What the task requires :: Using the word "Chocolate" as the filter, copy each matching line from the records.

★ ★ ★ ★ ★

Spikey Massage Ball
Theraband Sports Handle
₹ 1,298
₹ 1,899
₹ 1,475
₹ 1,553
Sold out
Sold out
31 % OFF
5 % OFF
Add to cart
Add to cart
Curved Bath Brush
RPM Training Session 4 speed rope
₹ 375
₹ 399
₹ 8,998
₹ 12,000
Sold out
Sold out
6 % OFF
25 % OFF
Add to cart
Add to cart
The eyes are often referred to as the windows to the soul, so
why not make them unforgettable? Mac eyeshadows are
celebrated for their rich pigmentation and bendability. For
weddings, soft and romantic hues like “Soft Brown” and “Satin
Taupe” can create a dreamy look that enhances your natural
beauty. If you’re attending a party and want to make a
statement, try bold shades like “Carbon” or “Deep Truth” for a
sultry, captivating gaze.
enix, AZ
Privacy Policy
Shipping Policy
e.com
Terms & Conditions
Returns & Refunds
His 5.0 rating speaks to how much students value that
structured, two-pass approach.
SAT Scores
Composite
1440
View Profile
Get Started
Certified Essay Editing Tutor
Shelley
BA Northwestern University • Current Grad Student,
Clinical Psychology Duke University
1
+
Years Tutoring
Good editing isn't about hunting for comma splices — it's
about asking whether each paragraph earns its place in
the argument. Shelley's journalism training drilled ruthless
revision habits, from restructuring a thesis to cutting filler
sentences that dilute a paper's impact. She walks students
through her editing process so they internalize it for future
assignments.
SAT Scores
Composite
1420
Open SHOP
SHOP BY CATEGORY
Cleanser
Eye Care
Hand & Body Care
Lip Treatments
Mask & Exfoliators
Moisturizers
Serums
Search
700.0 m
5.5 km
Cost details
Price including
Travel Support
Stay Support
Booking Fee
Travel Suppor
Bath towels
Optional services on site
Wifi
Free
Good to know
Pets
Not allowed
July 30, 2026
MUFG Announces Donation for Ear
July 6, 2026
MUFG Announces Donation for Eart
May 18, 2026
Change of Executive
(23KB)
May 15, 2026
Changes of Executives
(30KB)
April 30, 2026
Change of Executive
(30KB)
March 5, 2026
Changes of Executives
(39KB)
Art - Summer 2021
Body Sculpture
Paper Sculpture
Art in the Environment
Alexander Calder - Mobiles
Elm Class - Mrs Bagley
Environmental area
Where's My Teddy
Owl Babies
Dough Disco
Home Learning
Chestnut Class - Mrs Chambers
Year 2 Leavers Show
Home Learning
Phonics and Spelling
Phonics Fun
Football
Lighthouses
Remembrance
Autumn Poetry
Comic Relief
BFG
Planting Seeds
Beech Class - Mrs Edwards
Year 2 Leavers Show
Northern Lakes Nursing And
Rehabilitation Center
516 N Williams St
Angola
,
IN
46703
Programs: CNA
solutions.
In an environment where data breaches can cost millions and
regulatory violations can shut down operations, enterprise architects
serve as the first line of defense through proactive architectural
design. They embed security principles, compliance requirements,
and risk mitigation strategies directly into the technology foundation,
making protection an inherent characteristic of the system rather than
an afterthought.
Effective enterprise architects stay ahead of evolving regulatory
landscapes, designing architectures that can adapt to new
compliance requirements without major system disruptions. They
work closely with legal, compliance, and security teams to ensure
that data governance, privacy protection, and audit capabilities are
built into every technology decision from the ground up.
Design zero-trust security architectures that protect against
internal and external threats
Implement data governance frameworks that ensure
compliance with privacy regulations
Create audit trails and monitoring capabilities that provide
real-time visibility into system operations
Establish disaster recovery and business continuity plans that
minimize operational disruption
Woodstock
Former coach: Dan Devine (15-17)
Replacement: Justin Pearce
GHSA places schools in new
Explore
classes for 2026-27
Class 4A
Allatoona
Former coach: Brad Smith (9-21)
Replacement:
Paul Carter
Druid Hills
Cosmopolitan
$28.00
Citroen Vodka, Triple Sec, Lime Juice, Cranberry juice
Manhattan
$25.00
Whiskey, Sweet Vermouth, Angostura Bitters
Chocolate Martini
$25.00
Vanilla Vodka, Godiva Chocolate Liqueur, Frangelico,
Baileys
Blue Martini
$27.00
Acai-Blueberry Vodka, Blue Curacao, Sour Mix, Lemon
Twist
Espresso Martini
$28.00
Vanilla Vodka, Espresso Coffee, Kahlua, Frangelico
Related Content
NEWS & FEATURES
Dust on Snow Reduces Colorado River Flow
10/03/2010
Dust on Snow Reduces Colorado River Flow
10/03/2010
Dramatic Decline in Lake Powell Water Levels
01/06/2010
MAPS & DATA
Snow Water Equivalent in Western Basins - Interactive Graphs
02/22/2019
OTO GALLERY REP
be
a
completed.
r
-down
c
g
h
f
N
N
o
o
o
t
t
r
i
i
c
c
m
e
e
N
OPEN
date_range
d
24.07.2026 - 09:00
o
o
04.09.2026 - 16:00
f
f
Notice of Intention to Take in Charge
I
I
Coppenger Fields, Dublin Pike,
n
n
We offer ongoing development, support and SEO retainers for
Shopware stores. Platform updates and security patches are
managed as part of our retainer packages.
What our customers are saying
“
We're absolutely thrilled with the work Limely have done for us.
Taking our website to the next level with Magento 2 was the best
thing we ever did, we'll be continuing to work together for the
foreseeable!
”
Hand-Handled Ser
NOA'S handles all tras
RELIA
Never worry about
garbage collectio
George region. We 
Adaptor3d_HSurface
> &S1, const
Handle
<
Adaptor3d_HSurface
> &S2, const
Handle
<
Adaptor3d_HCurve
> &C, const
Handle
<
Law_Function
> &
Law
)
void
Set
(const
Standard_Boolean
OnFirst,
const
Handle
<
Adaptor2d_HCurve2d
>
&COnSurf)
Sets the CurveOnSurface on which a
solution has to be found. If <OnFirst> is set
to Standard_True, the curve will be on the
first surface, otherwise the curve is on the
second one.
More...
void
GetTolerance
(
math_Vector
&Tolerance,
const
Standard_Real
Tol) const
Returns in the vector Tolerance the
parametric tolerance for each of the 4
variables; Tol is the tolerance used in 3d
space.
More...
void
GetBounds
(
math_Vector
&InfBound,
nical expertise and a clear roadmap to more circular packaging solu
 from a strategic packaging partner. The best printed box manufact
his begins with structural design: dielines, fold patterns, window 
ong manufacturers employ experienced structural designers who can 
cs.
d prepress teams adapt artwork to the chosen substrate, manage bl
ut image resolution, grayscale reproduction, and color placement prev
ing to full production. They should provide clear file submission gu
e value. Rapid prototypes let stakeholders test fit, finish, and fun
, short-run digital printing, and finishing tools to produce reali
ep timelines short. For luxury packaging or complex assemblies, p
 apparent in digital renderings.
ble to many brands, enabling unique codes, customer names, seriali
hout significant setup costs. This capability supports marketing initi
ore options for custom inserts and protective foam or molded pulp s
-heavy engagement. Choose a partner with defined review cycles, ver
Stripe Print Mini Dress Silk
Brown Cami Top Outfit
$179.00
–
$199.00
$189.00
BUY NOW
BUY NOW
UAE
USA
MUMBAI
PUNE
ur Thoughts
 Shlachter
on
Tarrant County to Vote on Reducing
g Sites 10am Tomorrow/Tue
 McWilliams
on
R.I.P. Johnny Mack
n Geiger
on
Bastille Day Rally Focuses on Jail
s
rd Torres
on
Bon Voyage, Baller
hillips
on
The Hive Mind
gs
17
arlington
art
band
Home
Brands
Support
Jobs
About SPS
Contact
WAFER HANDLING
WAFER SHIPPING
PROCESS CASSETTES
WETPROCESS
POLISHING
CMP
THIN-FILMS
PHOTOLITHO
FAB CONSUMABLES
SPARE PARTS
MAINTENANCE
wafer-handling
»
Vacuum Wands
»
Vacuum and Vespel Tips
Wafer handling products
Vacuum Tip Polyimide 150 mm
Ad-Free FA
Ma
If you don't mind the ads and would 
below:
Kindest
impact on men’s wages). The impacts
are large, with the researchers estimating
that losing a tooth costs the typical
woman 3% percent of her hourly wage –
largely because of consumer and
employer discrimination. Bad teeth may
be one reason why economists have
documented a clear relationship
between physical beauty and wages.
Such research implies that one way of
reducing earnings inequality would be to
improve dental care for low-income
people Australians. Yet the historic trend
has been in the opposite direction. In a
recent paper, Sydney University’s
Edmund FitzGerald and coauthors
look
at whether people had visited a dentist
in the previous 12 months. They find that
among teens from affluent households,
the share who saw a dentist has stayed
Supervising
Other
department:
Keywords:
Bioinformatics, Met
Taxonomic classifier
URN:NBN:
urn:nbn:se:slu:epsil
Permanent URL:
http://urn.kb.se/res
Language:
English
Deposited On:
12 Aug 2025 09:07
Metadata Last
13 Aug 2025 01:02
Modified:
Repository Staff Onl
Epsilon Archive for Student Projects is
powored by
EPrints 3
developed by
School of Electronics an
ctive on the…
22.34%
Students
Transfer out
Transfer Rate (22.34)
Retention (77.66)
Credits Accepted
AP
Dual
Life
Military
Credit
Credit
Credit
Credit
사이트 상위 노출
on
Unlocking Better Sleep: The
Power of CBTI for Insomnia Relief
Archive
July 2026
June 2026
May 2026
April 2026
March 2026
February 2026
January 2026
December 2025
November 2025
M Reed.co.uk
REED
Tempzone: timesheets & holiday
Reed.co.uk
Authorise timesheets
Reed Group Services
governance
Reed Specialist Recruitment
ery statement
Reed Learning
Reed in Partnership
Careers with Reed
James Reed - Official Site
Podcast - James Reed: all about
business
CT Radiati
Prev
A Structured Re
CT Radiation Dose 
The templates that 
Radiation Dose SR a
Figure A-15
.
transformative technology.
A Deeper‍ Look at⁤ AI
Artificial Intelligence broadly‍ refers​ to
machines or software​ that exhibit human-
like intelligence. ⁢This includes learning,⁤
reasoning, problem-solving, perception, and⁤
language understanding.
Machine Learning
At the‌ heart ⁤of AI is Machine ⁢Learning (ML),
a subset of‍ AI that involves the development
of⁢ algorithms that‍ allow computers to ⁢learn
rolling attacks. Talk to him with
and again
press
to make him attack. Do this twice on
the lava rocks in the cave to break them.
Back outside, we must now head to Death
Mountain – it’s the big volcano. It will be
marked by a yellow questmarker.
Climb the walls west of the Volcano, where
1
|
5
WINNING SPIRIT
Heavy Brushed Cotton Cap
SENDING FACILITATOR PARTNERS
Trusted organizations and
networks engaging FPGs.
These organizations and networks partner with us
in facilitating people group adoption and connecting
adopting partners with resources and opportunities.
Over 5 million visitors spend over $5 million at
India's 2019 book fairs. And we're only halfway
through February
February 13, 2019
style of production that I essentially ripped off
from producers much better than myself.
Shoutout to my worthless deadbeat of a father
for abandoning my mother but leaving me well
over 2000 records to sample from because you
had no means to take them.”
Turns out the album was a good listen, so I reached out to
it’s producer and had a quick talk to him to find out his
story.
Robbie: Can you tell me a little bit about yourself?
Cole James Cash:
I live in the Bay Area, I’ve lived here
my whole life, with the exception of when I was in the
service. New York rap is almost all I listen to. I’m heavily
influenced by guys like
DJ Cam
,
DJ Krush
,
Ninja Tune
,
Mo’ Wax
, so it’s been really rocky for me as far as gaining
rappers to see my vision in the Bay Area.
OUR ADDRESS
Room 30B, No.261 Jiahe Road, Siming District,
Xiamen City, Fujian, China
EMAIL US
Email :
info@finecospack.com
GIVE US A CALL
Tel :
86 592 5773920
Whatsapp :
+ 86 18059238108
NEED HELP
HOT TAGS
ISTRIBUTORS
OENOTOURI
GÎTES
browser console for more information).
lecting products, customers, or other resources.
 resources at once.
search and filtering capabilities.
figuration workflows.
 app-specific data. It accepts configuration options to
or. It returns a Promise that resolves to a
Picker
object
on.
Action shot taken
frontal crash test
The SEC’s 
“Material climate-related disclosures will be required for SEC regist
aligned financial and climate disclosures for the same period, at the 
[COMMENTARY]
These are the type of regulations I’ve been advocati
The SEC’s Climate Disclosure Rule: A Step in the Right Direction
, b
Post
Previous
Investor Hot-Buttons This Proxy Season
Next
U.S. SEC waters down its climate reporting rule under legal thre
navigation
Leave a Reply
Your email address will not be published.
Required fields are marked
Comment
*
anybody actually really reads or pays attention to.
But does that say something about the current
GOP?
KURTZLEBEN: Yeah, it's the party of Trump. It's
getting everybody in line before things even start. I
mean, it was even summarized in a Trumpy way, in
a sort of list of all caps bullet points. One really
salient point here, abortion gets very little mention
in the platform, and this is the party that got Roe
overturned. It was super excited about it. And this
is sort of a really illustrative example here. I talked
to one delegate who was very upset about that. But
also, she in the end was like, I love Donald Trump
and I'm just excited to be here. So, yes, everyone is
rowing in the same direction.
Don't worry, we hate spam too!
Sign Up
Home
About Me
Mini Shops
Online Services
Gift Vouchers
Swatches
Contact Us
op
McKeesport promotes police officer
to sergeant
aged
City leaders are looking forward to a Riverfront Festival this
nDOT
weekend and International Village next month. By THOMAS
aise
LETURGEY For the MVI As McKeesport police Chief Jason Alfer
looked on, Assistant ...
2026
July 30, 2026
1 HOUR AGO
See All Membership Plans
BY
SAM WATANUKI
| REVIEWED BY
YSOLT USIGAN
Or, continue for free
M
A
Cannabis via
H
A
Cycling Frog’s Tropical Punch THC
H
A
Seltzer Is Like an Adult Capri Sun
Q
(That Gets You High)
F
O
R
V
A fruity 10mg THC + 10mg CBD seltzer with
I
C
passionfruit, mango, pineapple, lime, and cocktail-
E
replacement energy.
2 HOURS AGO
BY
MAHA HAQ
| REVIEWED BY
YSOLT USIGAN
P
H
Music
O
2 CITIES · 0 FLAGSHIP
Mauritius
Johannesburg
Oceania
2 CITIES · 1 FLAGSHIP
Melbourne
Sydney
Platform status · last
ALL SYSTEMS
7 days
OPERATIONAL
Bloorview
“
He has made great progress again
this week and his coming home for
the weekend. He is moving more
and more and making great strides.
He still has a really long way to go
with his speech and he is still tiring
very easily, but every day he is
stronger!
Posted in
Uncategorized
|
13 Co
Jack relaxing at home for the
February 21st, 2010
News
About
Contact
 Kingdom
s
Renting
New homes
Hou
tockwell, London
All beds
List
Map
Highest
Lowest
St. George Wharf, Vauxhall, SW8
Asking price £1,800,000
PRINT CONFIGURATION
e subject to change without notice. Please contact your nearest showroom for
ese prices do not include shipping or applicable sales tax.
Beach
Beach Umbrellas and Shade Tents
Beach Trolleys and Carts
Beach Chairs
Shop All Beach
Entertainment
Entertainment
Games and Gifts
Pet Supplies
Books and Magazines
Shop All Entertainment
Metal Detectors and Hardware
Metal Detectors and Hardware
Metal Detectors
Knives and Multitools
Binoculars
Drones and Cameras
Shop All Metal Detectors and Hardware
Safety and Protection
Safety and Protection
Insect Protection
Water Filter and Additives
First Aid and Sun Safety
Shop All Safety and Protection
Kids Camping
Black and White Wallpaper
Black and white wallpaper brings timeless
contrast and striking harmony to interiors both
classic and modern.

★ ★ ★ ★ ★

Solution to the problem ::
Chocolate Martini
Vanilla Vodka, Godiva Chocolate Liqueur, Frangelico,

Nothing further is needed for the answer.